五輪エース全開! 日テレ・沢穂希が復活ゴール
Lリーグ(11日)。右ひざ負傷のため戦列を離れていたサッカー女子日本代表のエース、日テレFW沢穂希=ほまれ=(25)が76日ぶりに公式戦出場。後半22分から登場すると、同26分に右足で復活ゴールを奪い、3−0の勝利に貢献した。アテネ五輪1次リーグ第1戦のスウェーデン戦(8月11日)までちょうど1カ月に迫った日に、大黒柱が全快をアピール。“なでしこジャパン”のメダル獲得への希望は高まるばかりだ。〔写真右:沢=右から2人目=は倒れこみながらも、右足を懸命に振り抜いてゴール=撮影・江角和宏。同下:5年ぶりに復帰した日テレ・ベレーザのイレブンと抱き合う沢=左から2人目。この姿をアテネでも=撮影・江角和宏〕
■Lリーグ日程へ
◇
エースの本能が、右足を勝手に動かせた。後半26分。
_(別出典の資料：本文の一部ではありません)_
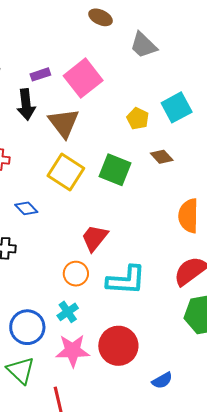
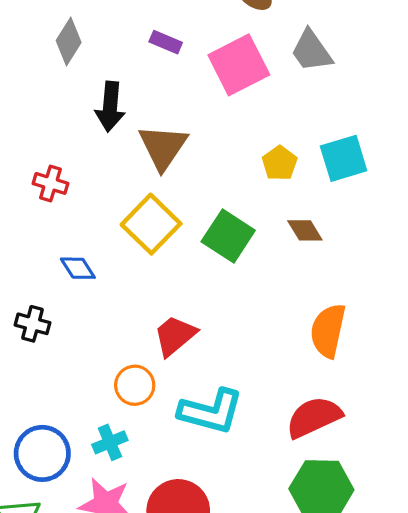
purple rectangle: (40, 74) -> (166, 42), moved, turned 30
pink square: (83, 78) -> (239, 65), moved

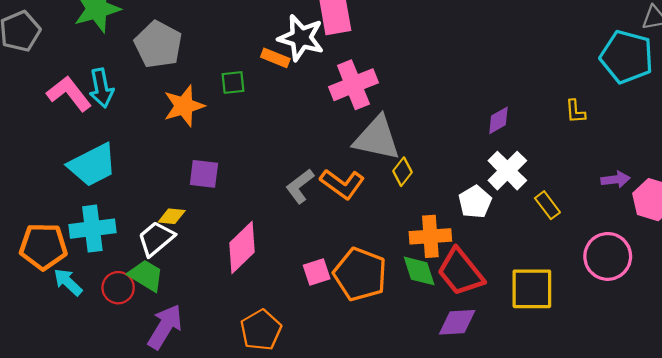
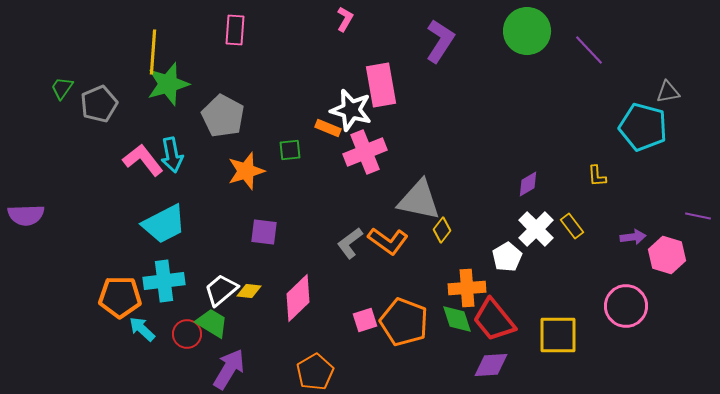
pink cross: (353, 85) -> (365, 152), moved
yellow rectangle: (547, 205) -> (572, 226), moved
yellow diamond: (172, 216) -> (249, 291), moved

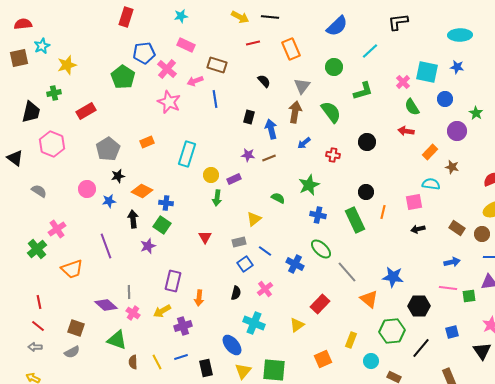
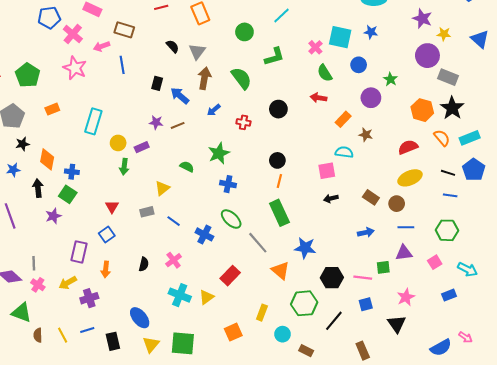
green pentagon: (123, 77) -> (28, 75), moved
gray triangle: (302, 86) -> (197, 51), moved
blue arrow: (271, 129) -> (180, 96), turned -36
orange diamond: (142, 191) -> (47, 159), turned 75
orange line: (383, 212) -> (279, 181), moved
green rectangle: (355, 220) -> (279, 213), moved
blue square: (245, 264) -> (107, 234), moved
pink line: (448, 288) -> (363, 278), moved
cyan cross: (254, 323) -> (180, 295), moved

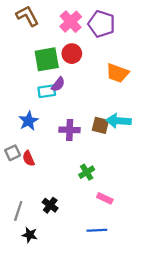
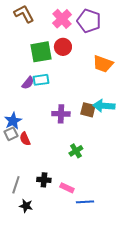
purple semicircle: (58, 84) -> (28, 83), moved
blue star: (28, 121) -> (13, 121), moved
pink rectangle: (105, 198) -> (67, 188), moved
black cross: (50, 205) -> (44, 180), turned -32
右サイドからのパスをゴール正面で受けたFW沢は、体勢を崩しながら右足を振り抜く。“なでしこジャパン”の夢広がるシュートが、ゴール左に突き刺さった。
「率直にうれしい。サッカーをできる喜びを感じています。心に残る1点になりました」
4月26日のアテネ五輪アジア予選決勝・中国戦以来、76日ぶりの公式戦出場。2−0の後半22分に登場し、わずか4分後にチーム3点目をゲットした。Lリーグでは98年9月27日以来2114日ぶりの通算90得点目で、華々しく復活だ。
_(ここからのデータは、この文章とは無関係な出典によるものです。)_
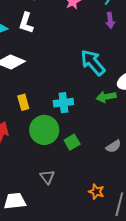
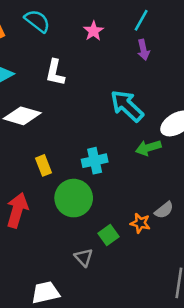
white L-shape: (26, 23) -> (55, 73), moved
green square: (72, 142) -> (108, 235), moved
orange star: (96, 192) -> (140, 223), moved

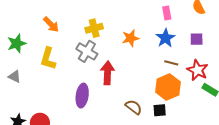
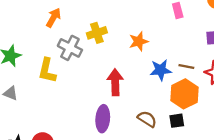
orange arrow: (51, 24) -> (53, 18), moved, turned -102
blue star: (165, 38) -> (161, 70), moved, turned 30
gray cross: (87, 51) -> (70, 48), moved
purple ellipse: (82, 96) -> (103, 119), moved

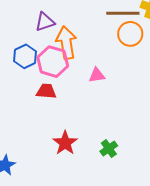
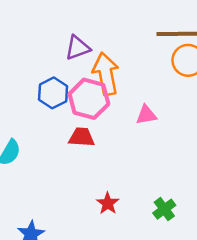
red star: (65, 143) -> (108, 203), size x0.7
五輪予選中の4月20日に右ひざじん帯を損傷。それでも出続けて女子代表をアテネへと導いたが、予選後に重傷だったことが判明。5月7日に半月板の一部を除去する内視鏡手術を受けた。
術後まだ2カ月。しかし、気温30度超の炎天下でダッシュを続け、食べたものを戻しても、また走った。五輪初戦、8月11日のスウェーデン戦まで、ちょうど1カ月と迫ったこの日。懸命のリハビリで、ピッチに戻ってきた。視察した女子代表の上田栄治監督(50)は「動きがシャープだった。いいリハビリをしてきたようだ」。エースの全快に胸をなで下ろした。
「五輪? メダルを取れるようにがんばりたい」。12日に静岡・御殿場で始まる代表合宿もフル参加の方向。沢の笑顔とともに、メダルへの道が大きく切り開かれた。 (須田雅弘)
■沢 穂希(さわ・ほまれ)
1978(昭和53)年9月6日、東京・府中市生まれ。25歳。小2でサッカーを始め、中学から読売ベレーザ(現日テレ・ベレーザ)へ。セミプロのコロラド・ラッシュを経て、00年に米女子プロリーグのアトランタ・ビートへ入団。同リーグの休止により、今年日テレに復帰。日本代表には15歳で初選出され、W杯3度出場、96年アトランタ五輪代表。85試合52得点はともに歴代1位。1メートル63、57キロ。
|
|
★Lリーグ
89年から始まった日本女子サッカーリーグの呼称として94年から使われるようになった。今季は2部制導入。1部(L1)は8チームの2回戦総当たり戦(各14試合)、2部(L2)は6チームの3回戦総当たり戦(各15試合)を行う。L1の8位とL2の1位が自動入れ替えとなる。過去15回のリーグ戦の中で、最多優勝は日テレベレーザの10度。
★日テレは近賀&荒川もゴールで「代表トライアングル」
五輪代表候補9人を擁する日テレが、伊賀FCに3−0で快勝。前半21分の先制点はMF近賀(きんが)ゆかり(20)、後半11分の2点目はFW荒川恵理子(24)と、代表候補2人がゴールを決めた。代表でもレギュラー格の荒川は「沢さんはさすが。チームが引き締まる」。FW登録だがトップ下としてボール供給もする沢の復活を、喜んでいた。
★女子代表のアテネまで
予備登録メンバー27人が12日から静岡・御殿場で合宿。14日に打ち上げ、15日に五輪代表18人が決まる。その後オランダ合宿などを経てアテネへ。FIFAランク13位の日本は1次リーグE組で、同4位のスウェーデンと同25位のナイジェリアと対戦。2位までは無条件に準々決勝へ進める。御殿場合宿では、両国のビデオを見て研究。トップ通過を目指し対策を練る。